Der zweite Tatverdächtige, der Iraker Farhad A., gilt seither als untergetaucht. Nach dem aktuell 28-Jährigen sucht das Bundeskriminalamt weltweit wegen des Verdachts des gemeinschaftlichen Totschlags. Die Bundesbehörde warnt: „Vorsicht, der Verdächtige könnte bewaffnet sein!“
Urteil vom August 2019
Im Prozess vor dem Landgericht Chemnitz hatte der wegen gemeinschaftlichen Totschlags und gefährlicher Körperverletzung Alaa S. seine Unschuld am Tod des 35-jährigen Daniel H. beteuert. Noch vor dem Urteilsspruch erklärte der Syrer: „Ich kann nur hoffen, dass hier die Wahrheit ans Licht gebracht wird und ein gerechtes Urteil gesprochen wird.“
Das Gericht hingegen sah seine Schuld als erwiesen an und verurteilte den damals 23-Jährigen zu neun Jahren und sechs Monaten Gefängnis.
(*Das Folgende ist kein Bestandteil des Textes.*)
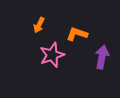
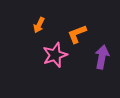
orange L-shape: rotated 40 degrees counterclockwise
pink star: moved 3 px right
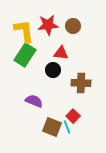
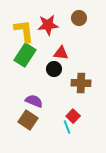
brown circle: moved 6 px right, 8 px up
black circle: moved 1 px right, 1 px up
brown square: moved 24 px left, 7 px up; rotated 12 degrees clockwise
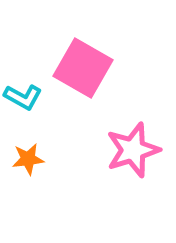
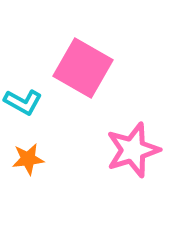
cyan L-shape: moved 5 px down
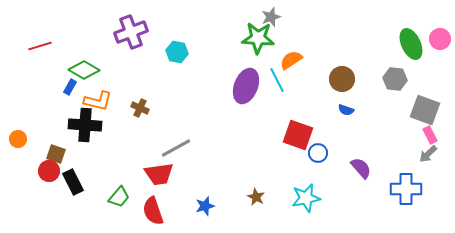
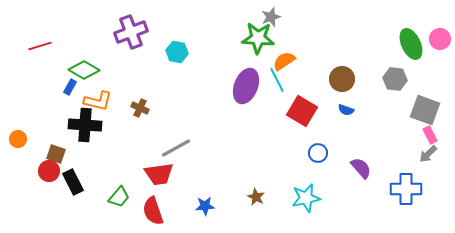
orange semicircle: moved 7 px left, 1 px down
red square: moved 4 px right, 24 px up; rotated 12 degrees clockwise
blue star: rotated 12 degrees clockwise
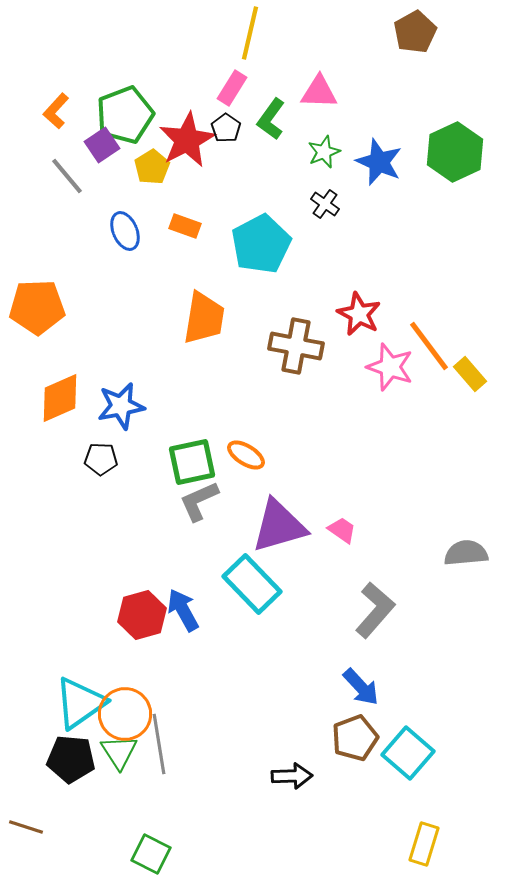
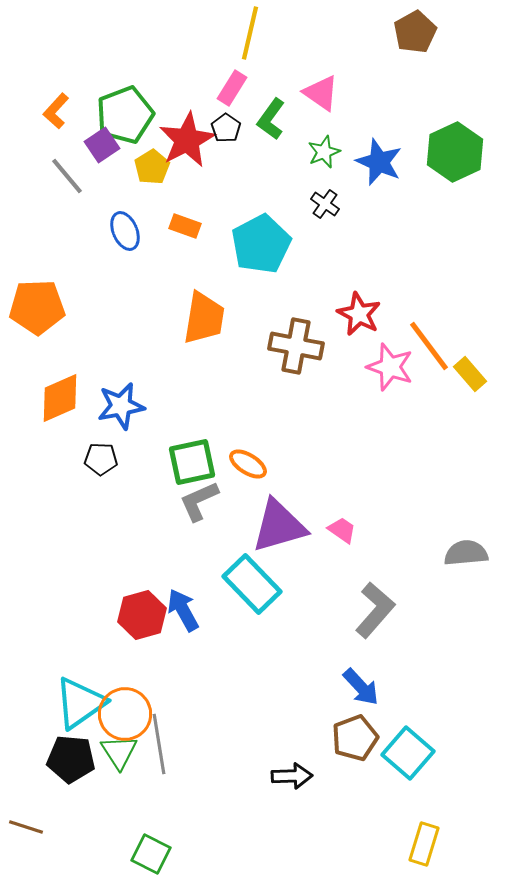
pink triangle at (319, 92): moved 2 px right, 1 px down; rotated 33 degrees clockwise
orange ellipse at (246, 455): moved 2 px right, 9 px down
Eine von der Verteidigung eingelegte Revision wurde vom Bundesgerichtshof im April 2020 verworfen.
Zahlreiche Stiche töteten Daniel H.
In den frühen Morgenstunden des 26. August 2018 stritten am Rande des Stadtfestes in Chemnitz mehrere Personen. Messer wurden gezogen. Der Tischlergeselle und Familienvater mit kubanischen Wurzeln Daniel H. starb unmittelbar nach der Attacke aufgrund von mehreren Stichen. Ein Begleiter des Daniel H. wurde verletzt ins Krankenhaus gebracht.
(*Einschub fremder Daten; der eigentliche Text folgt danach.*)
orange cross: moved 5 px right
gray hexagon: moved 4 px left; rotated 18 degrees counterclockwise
Laut Gerichtsinformationen erlitt das Opfer „drei Stiche in den Brustbereich, wobei einer den Herzbeutel und ein anderer einen Lungenlappen durchstach“. Weitere Stiche erlitt Daniel H. im oberen Rückenbereich und im linken Oberarm. Nach Ansicht des Gerichts wurden die Stiche von Alaa S. (vorn) und dem immer noch flüchtigen Farhad A. (seitlich hinten) ausgeführt.
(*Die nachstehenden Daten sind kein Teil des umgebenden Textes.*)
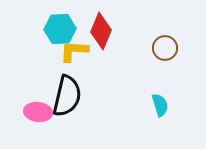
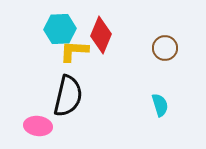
red diamond: moved 4 px down
black semicircle: moved 1 px right
pink ellipse: moved 14 px down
Protestmärsche und ein kostenloses Konzert
Die Messertat von Chemnitz führte zu Protestmärschen durch die Stadt, die von Medien als „Naziaufmärsche“ deklariert worden waren, weil daran auch Rechtsextremisten teilgenommen hatten.
Während zahlreiche Bürger der Stadt im Gedenken an den Ermordeten in Trauermärschen durch die Straßen zogen, tanzten derweil 65.000 Menschen auf einem kostenlosen Großkonzert Anfang September 2018 im „Kampf gegen Rechts“.
Die Massenveranstaltung mit zahlreichen Kindern und Jugendlichen unter dem Motto „Wir sind mehr“ sollte als eine Art „linke“ Antwort auf die angeblich „rechten“ Proteste zu verstehen sein. Selbst Bundespräsident Frank-Walter Steinmeier (SPD) ließ es sich nicht nehmen, für das jugendgerecht von 17 bis 21 Uhr andauernde Konzert auf Facebook zu werben und der damalige stellvertretende Ministerpräsident von Sachsen, Martin Dulig (SPD), war sogar als Partygast vor Ort – trotz des Auftritts linksradikaler Bands, die in ihren Texten mal eine „Messerklinge in die Journalistenfresse“ rammen wollten oder gern auf „Schnee“ und „Speed“ noch „Mousse aus deiner Fresse“ machen.
Später tauchte das Konzert im sächsischen Verfassungsschutzbericht unter Linksextremismus auf. Das LfV musste sich dann vor linker Kritik rechtfertigen und erklärte, dass das Konzert nur „in einzelnen Fällen für extremistische Agitation benutzt wurde“. Aufgabe des Verfassungsschutzes sei es, „über das Bestreben von Extremisten zu berichten, in die Mitte der Gesellschaft vorzudringen und dort für Akzeptanz und Toleranz der eigenen menschenfeindlichen Ideologie zu werben“.
„Hase“-Video wird zum Politskandal
Für großes Aufsehen sorgte dann noch eine angebliche Hetzjagd auf Ausländer. Doch das sogenannte Hase- oder Hasi-Video gab eigentlich keine Hetzjagd her, wie der damalige Verfassungsschutzpräsident Hans-Georg Maaßen nach einer fachlichen Einschätzung nicht erkennen konnte.
Diese Wendung um die Entwaffnung der „Hetzjagd“-Theorie brachte jedoch eine handfeste politische Krise ins Rollen, die schließlich zur vorgezogenen Pensionierung Maaßens führte.